Goal of the exercise:
Please reproduce the entries exactly as they appear below, but not the pictures.
━━━ Given records ━━━
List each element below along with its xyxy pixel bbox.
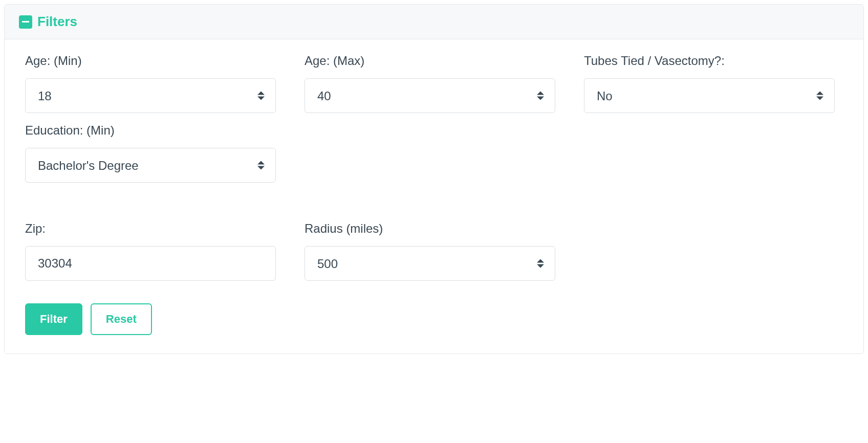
education-select[interactable]: Bachelor's Degree xyxy=(25,148,276,183)
panel-title: Filters xyxy=(37,14,77,30)
filters-panel-body: Age: (Min) 18 Age: (Max) 40 Tu xyxy=(5,39,863,353)
tubes-select[interactable]: No xyxy=(584,78,835,113)
education-label: Education: (Min) xyxy=(25,123,276,138)
age-max-select[interactable]: 40 xyxy=(305,78,555,113)
radius-field: Radius (miles) 500 xyxy=(305,221,555,281)
age-max-label: Age: (Max) xyxy=(305,54,555,68)
age-max-field: Age: (Max) 40 xyxy=(305,54,555,113)
collapse-icon[interactable] xyxy=(19,15,32,29)
filters-panel-header[interactable]: Filters xyxy=(5,5,863,39)
zip-field: Zip: xyxy=(25,221,276,281)
age-min-select[interactable]: 18 xyxy=(25,78,276,113)
reset-button[interactable]: Reset xyxy=(91,303,152,335)
filter-button[interactable]: Filter xyxy=(25,303,82,335)
age-min-field: Age: (Min) 18 xyxy=(25,54,276,113)
zip-label: Zip: xyxy=(25,221,276,236)
zip-input[interactable] xyxy=(25,246,276,281)
tubes-label: Tubes Tied / Vasectomy?: xyxy=(584,54,835,68)
radius-label: Radius (miles) xyxy=(305,221,555,236)
tubes-field: Tubes Tied / Vasectomy?: No xyxy=(584,54,835,113)
education-field: Education: (Min) Bachelor's Degree xyxy=(25,123,276,183)
age-min-label: Age: (Min) xyxy=(25,54,276,68)
filters-panel: Filters Age: (Min) 18 Age: (Max) 40 xyxy=(4,4,864,354)
radius-select[interactable]: 500 xyxy=(305,246,555,281)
━━━
Completed task:
List each element below along with its xyxy pixel bbox.
education-select[interactable]: Bachelor's Degree xyxy=(25,148,276,183)
panel-title: Filters xyxy=(37,14,77,30)
filters-panel-body: Age: (Min) 18 Age: (Max) 40 Tu xyxy=(5,39,863,353)
tubes-select[interactable]: No xyxy=(584,78,835,113)
education-label: Education: (Min) xyxy=(25,123,276,138)
age-max-select[interactable]: 40 xyxy=(305,78,555,113)
radius-field: Radius (miles) 500 xyxy=(305,221,555,281)
age-max-label: Age: (Max) xyxy=(305,54,555,68)
age-max-field: Age: (Max) 40 xyxy=(305,54,555,113)
collapse-icon[interactable] xyxy=(19,15,32,29)
filters-panel-header[interactable]: Filters xyxy=(5,5,863,39)
zip-field: Zip: xyxy=(25,221,276,281)
age-min-select[interactable]: 18 xyxy=(25,78,276,113)
reset-button[interactable]: Reset xyxy=(91,303,152,335)
filter-button[interactable]: Filter xyxy=(25,303,82,335)
age-min-field: Age: (Min) 18 xyxy=(25,54,276,113)
zip-label: Zip: xyxy=(25,221,276,236)
zip-input[interactable] xyxy=(25,246,276,281)
tubes-label: Tubes Tied / Vasectomy?: xyxy=(584,54,835,68)
radius-label: Radius (miles) xyxy=(305,221,555,236)
tubes-field: Tubes Tied / Vasectomy?: No xyxy=(584,54,835,113)
education-field: Education: (Min) Bachelor's Degree xyxy=(25,123,276,183)
age-min-label: Age: (Min) xyxy=(25,54,276,68)
filters-panel: Filters Age: (Min) 18 Age: (Max) 40 xyxy=(4,4,864,354)
radius-select[interactable]: 500 xyxy=(305,246,555,281)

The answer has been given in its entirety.